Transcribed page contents
=== Section Start ===
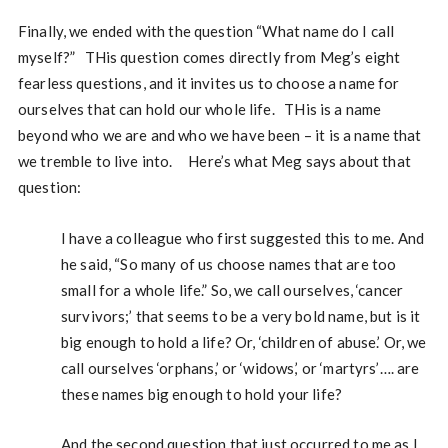
Finally, we ended with the question “What name do I call
myself?” THis question comes directly from Meg’s eight
fearless questions, and it invites us to choose a name for
ourselves that can hold our whole life. THis is a name
beyond who we are and who we have been – it is a name that
we tremble to live into. Here’s what Meg says about that
question:
I have a colleague who first suggested this to me. And
he said, “So many of us choose names that are too
small for a whole life.” So, we call ourselves, ‘cancer
survivors;’ that seems to be a very bold name, but is it
big enough to hold a life? Or, ‘children of abuse.’ Or, we
call ourselves ‘orphans,’ or ‘widows,’ or ‘martyrs’…. are
these names big enough to hold your life?
And the second question that just occurred to me as I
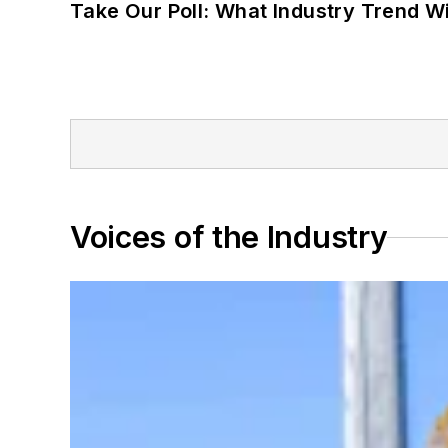
Take Our Poll: What Industry Trend Wi
Voices of the Industry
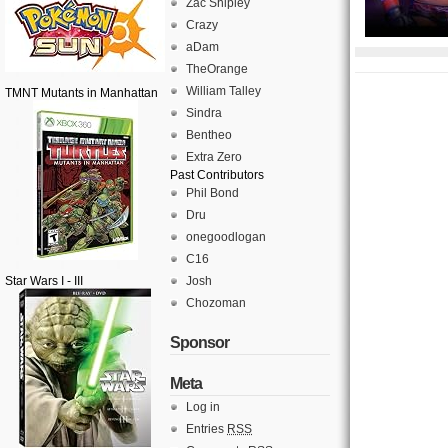
Zac Shipley
Crazy
aDam
TheOrange
William Talley
TMNT Mutants in Manhattan
Sindra
Bentheo
Extra Zero
Past Contributors
Phil Bond
Dru
onegoodlogan
C16
Star Wars I - III
Josh
Chozoman
Sponsor
Meta
Log in
Entries
RSS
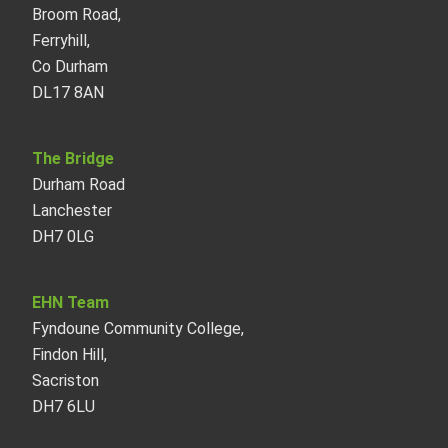
Broom Road,
Ferryhill,
Co Durham
DL17 8AN
The Bridge
Durham Road
Lanchester
DH7 0LG
EHN Team
Fyndoune Community College,
Findon Hill,
Sacriston
DH7 6LU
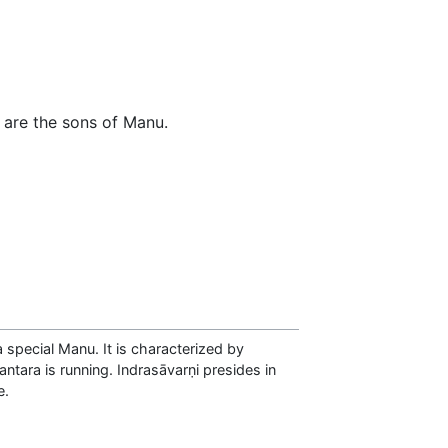
 are the sons of Manu.
 special Manu. It is characterized by
antara is running. Indrasāvarṇi presides in
e.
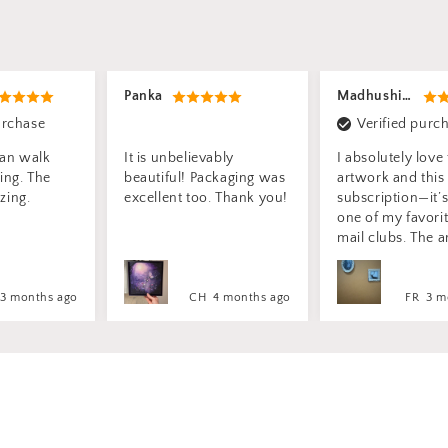
Madhushi P.
Sonya M.
Verified purchase
Verified purc
ably
I absolutely love the
My artwork I ord
ckaging was
artwork and this
absolutely stunn
. Thank you!
subscription—it’s easily
each creation in
one of my favorite snail
looks exactly as i
mail clubs. The art has
appeared on you
such a beautiful,
website. I am b
mysterious, and magical
impressed and m
feel to it. I also really love
feast on the magi
4 months ago
FR
3 months ago
CA
2 m
the idea of turning
scenes the colou
framed pieces into
the light every si
stickers—it’s such a
I need to purcha
creative touch!
frame to display 
yet, the adorable
bright blue flowe
what spoke to m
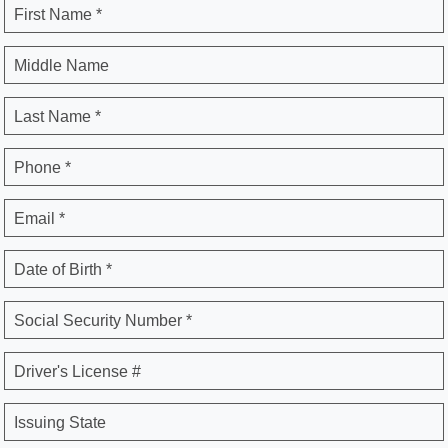
First Name *
Middle Name
Last Name *
Phone *
Email *
Date of Birth *
Social Security Number *
Driver's License #
Issuing State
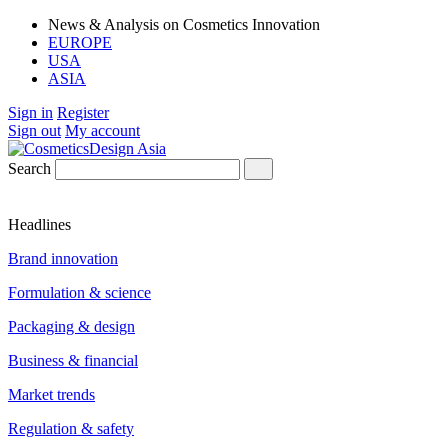
News & Analysis on Cosmetics Innovation
EUROPE
USA
ASIA
Sign in
Register
Sign out
My account
Search
Headlines
Brand innovation
Formulation & science
Packaging & design
Business & financial
Market trends
Regulation & safety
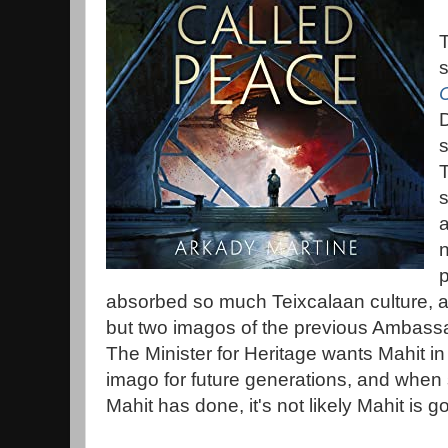
s
s
T
s
a
n
absorbed so much Teixcalaan culture, 
but two imagos of the previous Ambassa
The Minister for Heritage wants Mahit in
imago for future generations, and when 
Mahit has done, it's not likely Mahit is go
=== Section End ===
What you should do -
In the entries above, find each line with the word "such" and copy it.

Your solution -
such a beautiful,
stickers—it’s such a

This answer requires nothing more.